## What you have to do
Copy out exactly the stretch of the listing below that begins at the line containing "Raumfahrt - China seeks payload" and ends at the line containing "home. Not only", and copy nothing outside it.
====== Data for analysis
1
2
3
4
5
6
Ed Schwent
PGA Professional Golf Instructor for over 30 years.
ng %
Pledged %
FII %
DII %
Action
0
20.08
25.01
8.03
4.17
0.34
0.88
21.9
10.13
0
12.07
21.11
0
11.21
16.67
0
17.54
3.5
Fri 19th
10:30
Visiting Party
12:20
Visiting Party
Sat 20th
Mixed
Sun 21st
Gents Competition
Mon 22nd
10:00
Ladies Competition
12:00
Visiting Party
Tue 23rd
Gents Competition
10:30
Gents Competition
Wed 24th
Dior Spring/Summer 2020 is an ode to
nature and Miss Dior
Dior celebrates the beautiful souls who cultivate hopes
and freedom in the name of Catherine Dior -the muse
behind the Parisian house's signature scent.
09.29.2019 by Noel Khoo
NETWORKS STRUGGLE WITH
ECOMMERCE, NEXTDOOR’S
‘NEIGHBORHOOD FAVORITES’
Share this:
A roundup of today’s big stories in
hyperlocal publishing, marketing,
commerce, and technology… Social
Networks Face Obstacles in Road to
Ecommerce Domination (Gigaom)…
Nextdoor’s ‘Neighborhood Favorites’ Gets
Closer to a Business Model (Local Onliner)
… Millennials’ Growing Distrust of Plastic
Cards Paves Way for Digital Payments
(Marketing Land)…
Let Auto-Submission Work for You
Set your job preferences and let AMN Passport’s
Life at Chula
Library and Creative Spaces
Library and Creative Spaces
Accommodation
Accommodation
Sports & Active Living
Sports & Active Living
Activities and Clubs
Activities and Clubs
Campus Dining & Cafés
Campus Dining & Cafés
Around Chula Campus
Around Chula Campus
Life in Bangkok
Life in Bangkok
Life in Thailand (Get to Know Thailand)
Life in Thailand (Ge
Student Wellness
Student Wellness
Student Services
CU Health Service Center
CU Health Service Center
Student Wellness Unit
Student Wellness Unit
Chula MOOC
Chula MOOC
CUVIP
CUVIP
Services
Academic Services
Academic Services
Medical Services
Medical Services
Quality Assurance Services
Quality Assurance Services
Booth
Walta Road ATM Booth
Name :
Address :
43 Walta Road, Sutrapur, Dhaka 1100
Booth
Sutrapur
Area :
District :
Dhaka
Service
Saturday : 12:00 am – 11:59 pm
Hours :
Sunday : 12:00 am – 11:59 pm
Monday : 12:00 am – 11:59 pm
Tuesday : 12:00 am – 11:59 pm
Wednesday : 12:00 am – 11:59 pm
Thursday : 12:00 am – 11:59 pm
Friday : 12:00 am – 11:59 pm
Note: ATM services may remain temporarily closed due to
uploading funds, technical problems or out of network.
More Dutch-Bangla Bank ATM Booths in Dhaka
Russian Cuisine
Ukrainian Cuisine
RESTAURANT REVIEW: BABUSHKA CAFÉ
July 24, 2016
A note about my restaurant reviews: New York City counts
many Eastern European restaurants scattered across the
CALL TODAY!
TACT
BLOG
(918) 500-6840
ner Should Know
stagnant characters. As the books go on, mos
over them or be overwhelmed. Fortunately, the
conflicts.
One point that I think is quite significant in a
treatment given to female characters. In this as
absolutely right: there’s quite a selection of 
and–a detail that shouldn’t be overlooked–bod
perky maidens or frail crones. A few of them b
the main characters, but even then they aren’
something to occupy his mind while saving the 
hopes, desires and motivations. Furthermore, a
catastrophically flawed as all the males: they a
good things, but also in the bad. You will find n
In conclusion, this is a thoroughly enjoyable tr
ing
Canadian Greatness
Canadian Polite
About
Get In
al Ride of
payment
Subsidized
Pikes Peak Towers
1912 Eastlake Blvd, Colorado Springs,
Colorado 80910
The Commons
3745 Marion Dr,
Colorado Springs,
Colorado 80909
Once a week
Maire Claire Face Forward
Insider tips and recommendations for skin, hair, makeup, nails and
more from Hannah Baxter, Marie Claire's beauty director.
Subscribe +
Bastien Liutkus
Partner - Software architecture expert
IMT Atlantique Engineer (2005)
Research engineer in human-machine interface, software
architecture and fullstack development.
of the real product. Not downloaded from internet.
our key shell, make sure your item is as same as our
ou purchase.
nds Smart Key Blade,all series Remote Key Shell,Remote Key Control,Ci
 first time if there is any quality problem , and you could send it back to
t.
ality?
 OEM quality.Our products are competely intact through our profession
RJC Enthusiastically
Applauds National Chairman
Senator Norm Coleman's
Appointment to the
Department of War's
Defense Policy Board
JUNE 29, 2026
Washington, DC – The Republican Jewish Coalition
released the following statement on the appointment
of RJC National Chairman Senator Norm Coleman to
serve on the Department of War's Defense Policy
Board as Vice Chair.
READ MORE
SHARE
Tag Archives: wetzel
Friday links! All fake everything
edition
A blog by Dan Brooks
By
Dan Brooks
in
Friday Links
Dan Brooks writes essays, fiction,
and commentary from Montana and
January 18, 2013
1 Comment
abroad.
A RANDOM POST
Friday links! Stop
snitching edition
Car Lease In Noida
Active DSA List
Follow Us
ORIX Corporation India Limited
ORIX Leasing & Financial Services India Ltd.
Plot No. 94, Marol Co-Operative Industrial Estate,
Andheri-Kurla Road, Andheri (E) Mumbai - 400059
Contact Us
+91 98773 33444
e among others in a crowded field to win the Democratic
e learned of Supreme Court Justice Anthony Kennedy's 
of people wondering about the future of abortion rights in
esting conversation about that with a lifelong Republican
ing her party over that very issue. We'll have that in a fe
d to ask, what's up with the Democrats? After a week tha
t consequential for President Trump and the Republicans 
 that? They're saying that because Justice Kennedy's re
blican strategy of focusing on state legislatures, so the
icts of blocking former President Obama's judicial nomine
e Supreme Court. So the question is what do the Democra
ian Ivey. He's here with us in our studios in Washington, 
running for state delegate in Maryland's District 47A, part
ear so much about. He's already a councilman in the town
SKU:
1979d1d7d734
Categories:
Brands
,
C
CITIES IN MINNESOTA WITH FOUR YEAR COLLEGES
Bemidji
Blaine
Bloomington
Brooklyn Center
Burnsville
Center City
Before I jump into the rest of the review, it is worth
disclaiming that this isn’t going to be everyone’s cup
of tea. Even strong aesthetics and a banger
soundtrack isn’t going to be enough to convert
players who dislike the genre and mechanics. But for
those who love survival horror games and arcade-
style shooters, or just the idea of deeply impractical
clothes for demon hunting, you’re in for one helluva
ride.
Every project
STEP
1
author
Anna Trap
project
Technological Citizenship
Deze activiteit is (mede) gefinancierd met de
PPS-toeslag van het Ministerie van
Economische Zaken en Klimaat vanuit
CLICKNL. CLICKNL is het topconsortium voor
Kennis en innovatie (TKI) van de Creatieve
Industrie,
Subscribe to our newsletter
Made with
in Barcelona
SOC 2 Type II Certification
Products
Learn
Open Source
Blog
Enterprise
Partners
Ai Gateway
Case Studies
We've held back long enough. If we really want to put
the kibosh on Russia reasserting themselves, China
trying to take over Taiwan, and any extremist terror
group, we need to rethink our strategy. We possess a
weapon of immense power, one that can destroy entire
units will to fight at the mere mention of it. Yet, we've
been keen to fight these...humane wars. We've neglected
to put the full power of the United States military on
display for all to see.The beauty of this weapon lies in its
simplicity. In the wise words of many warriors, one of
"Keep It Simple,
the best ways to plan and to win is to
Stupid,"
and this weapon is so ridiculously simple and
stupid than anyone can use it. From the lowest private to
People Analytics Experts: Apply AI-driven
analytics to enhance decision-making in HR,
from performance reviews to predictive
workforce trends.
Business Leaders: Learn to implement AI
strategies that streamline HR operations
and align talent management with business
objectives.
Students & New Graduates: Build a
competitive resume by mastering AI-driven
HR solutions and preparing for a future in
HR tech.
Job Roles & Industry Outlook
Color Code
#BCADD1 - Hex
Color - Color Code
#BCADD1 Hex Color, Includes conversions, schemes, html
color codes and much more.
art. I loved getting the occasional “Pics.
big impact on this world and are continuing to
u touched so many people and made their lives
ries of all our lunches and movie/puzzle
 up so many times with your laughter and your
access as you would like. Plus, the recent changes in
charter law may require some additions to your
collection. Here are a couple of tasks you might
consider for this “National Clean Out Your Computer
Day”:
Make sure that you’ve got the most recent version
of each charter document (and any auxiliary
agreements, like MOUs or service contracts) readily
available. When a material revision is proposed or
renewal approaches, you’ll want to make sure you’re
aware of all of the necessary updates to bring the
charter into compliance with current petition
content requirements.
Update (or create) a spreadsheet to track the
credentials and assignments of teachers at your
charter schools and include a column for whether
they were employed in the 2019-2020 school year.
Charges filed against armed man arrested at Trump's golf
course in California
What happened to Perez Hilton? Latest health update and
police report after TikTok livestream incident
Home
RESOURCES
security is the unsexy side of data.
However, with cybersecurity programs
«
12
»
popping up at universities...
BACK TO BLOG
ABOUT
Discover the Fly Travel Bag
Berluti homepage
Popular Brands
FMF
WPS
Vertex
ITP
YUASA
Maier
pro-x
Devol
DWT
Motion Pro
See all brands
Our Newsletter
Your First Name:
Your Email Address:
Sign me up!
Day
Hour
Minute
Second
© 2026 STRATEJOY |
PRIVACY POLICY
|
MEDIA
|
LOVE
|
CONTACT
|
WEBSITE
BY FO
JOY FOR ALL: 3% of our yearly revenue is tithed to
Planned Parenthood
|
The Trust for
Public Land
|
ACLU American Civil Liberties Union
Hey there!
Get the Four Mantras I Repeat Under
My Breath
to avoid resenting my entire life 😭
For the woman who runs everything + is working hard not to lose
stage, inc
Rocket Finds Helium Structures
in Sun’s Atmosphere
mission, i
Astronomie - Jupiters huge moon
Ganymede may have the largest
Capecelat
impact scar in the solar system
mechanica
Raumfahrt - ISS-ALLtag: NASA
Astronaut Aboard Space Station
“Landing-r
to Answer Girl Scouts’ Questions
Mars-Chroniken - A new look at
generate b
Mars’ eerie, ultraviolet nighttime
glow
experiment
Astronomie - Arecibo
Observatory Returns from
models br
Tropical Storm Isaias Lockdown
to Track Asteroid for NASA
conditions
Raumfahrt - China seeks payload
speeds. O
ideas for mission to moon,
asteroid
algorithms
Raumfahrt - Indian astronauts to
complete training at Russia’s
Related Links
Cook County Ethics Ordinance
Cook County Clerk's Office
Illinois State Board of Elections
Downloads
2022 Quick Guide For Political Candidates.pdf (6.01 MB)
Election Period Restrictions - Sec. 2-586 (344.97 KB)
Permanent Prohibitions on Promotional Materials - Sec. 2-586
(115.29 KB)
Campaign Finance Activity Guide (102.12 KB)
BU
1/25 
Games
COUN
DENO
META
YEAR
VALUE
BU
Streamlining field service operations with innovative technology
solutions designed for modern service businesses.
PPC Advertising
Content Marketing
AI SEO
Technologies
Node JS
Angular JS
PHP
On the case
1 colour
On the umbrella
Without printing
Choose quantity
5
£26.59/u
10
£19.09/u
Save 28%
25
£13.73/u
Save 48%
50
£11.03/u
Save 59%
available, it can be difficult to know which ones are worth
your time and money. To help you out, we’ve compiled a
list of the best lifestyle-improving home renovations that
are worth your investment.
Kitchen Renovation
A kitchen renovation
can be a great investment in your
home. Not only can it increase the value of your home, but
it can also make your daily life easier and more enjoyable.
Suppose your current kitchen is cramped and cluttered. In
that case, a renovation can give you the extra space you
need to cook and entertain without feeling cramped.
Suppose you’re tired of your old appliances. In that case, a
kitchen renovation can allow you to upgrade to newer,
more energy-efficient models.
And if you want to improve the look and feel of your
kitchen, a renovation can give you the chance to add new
============
## Task solution
Raumfahrt - China seeks payload
speeds. O
ideas for mission to moon,
asteroid
algorithms
Raumfahrt - Indian astronauts to
complete training at Russia’s
Related Links
Cook County Ethics Ordinance
Cook County Clerk's Office
Illinois State Board of Elections
Downloads
2022 Quick Guide For Political Candidates.pdf (6.01 MB)
Election Period Restrictions - Sec. 2-586 (344.97 KB)
Permanent Prohibitions on Promotional Materials - Sec. 2-586
(115.29 KB)
Campaign Finance Activity Guide (102.12 KB)
BU
1/25 
Games
COUN
DENO
META
YEAR
VALUE
BU
Streamlining field service operations with innovative technology
solutions designed for modern service businesses.
PPC Advertising
Content Marketing
AI SEO
Technologies
Node JS
Angular JS
PHP
On the case
1 colour
On the umbrella
Without printing
Choose quantity
5
£26.59/u
10
£19.09/u
Save 28%
25
£13.73/u
Save 48%
50
£11.03/u
Save 59%
available, it can be difficult to know which ones are worth
your time and money. To help you out, we’ve compiled a
list of the best lifestyle-improving home renovations that
are worth your investment.
Kitchen Renovation
A kitchen renovation
can be a great investment in your
home. Not only can it increase the value of your home, but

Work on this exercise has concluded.